In my previous post, I mentioned that one of the reasons that I was excited about MQTT was because of its potential to allow power savings schemes on the ESP8266. The MQTT broker could asynchronously hold messages during the period that the ESP8266 was in a sleep cycle, to ensure that nothing is missed while dramatically reducing average power consumption.
This week I have hit a few obstacles, mainly due to the immaturity of current implementations of some of the latest MQTT qos (quality of service) features – at least that is what I suspect at this point. But more on that next week.
So, focusing on the ESP8266: my initial research had led me to believe that “deep sleep” mode was the way to go. Who can argue with using just 78μA during deep sleep?
To be able to implement deep sleep (without adding extra hardware to generate a wake-up signal), you need to link 2 pins on the ESP8266, as discussed here. Fortunately, the ESP-03 module has pads broken out on the PCB that you can join together. By linking these, you lose the ability to use GPIO16, but gain an automatic wake-up from deep sleep after the number of microseconds that you specify in the system_deep_sleep(time_in_us) call. You can understand better how this works by looking at the ESP-03 schematic.
To avoid any confusion, the pads to join are shown below:
I have recently had a rethink about how I will link my wristband to an alert source.
To demo my first prototype, I hosted a web page on the ESP8266 device itself. Selecting a button on the web page posted a value, which activated the chosen vibration pattern. This is a very convenient way to demo the concept, but, in the real world it has some significant drawbacks.
The first drawback is that the whole submit / refresh cycle of a web page is not particularly fast, which also probably means that the web server on the ESP8266 is having to do a relatively large amount of work. I therefore had originally planned to eliminate some of this overhead by following the approach in the ESP8266 IoT example of using http methods and json, which can be called from anything (e.g. from another pc/server by using the curl command).
But this does not solve a second issue, which is that the ESP8266 server has to be “always on”, waiting for a command from the remote web page. This is likely to make power savings measures (sleep cycles) difficult, which is less than ideal given that Wi-Fi is not as power efficient as Bluetooth – notwithstanding that Wi-Fi continues to evolve.
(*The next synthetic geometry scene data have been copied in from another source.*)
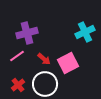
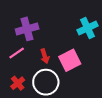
red arrow: (44, 59) -> (45, 56), turned 32

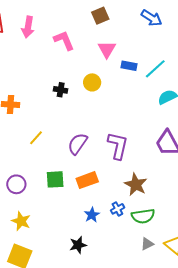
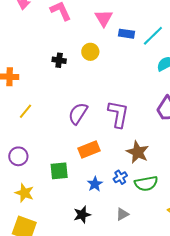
yellow line: (36, 138) -> (25, 111), moved
green square: (55, 179) -> (59, 171), moved
gray triangle: (147, 244) -> (122, 214), moved

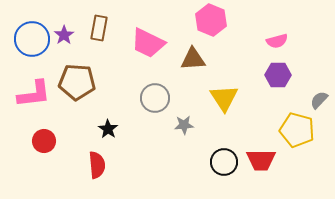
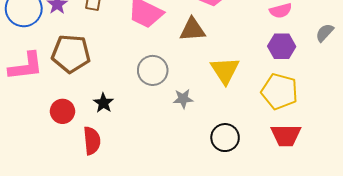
gray semicircle: (319, 100) -> (325, 33), moved
yellow pentagon: (297, 130) -> (280, 91), moved
red circle: (44, 141) -> (62, 111), moved
red trapezoid: (261, 160) -> (286, 135), moved

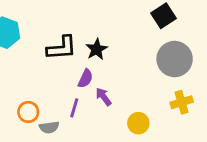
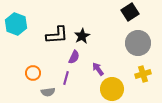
purple arrow: (104, 97) -> (98, 69), moved
orange circle: (28, 112) -> (33, 73), moved
yellow circle: (138, 123) -> (112, 89), size x1.5

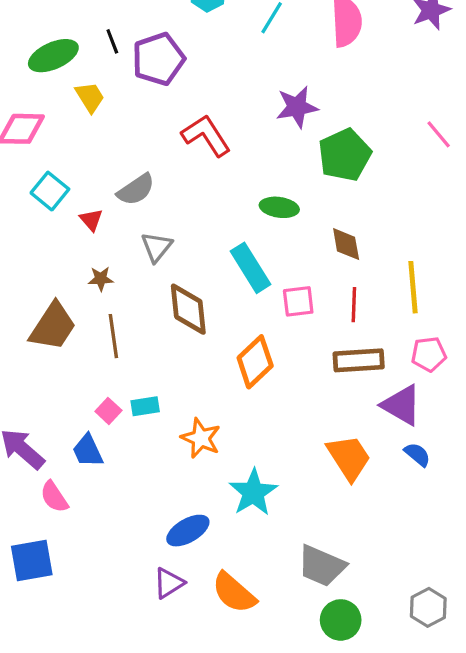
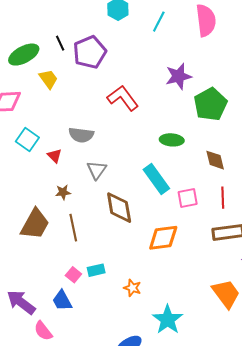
gray semicircle: (136, 190) -> (81, 135), turned 45
orange diamond: (255, 362) -> (163, 238), turned 40
orange star: (201, 438) -> (132, 288), size x0.7

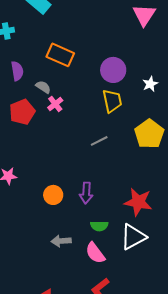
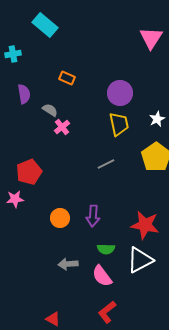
orange rectangle: (60, 55) -> (67, 78), size x0.6
white star: (150, 84) -> (157, 119), moved
red pentagon: (22, 112) -> (29, 172), moved

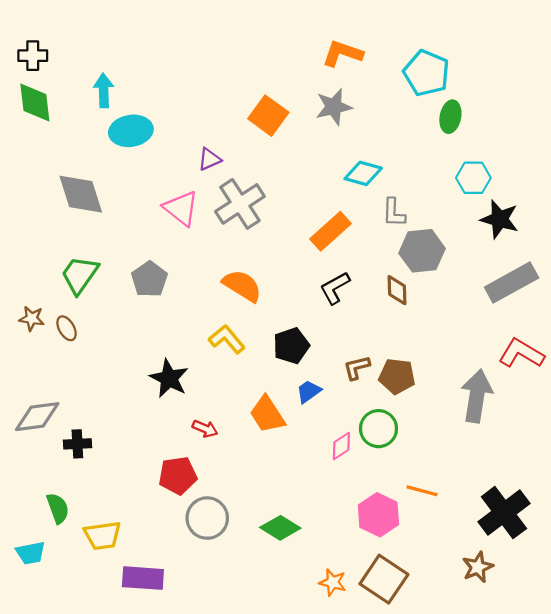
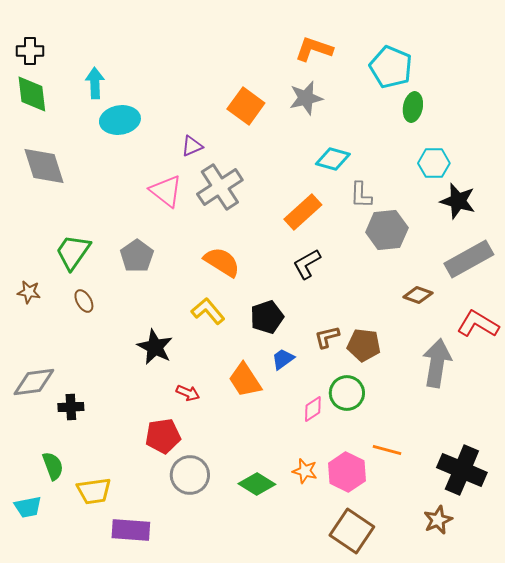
gray diamond: (81, 194) -> (44, 166), moved
brown diamond: (397, 290) -> (418, 295), moved, turned -68
brown ellipse: (67, 328) -> (84, 301), moved
black cross: (504, 513) -> (462, 470), turned -30
orange star: (333, 582) -> (305, 471), moved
The third problem is the direction of the link. To communicate with the wristband requires that you initiate a connection. This is not a problem if you are on the same network (and also assuming you always know the ip address of the wristband). However, if the source of the alert is from outside the network, a firewall port will need to be opened and forwarded – something that will usually be out of the question on most corporate networks.
With this background, and inspired by Peter Scargill’s exploits, I decided to investigate MQTT. Potentially if offered to solve all three of my issues:
- It is a lightweight protocol, optimized for resource-constrained devices (like the ESP8266) – refer to here and here.
- Because it uses a broker in the middle, both the client and the (wristband) device talk to the broker, not to each other. This allows for an asynchronous communication scenario in which I could allow the wristband to, for example, check the broker for messages and then go to sleep for a second, yet be guaranteed not to have missed a message when it next checks at the end of that second. Such a duty-cycle could dramatically lower the overall power consumption.
- The broker architecture also solves the firewall problem by reversing the direction of the connections. Now the wristband will initiate the connection to the broker, which can thereafter communicate without the need for port forwarding.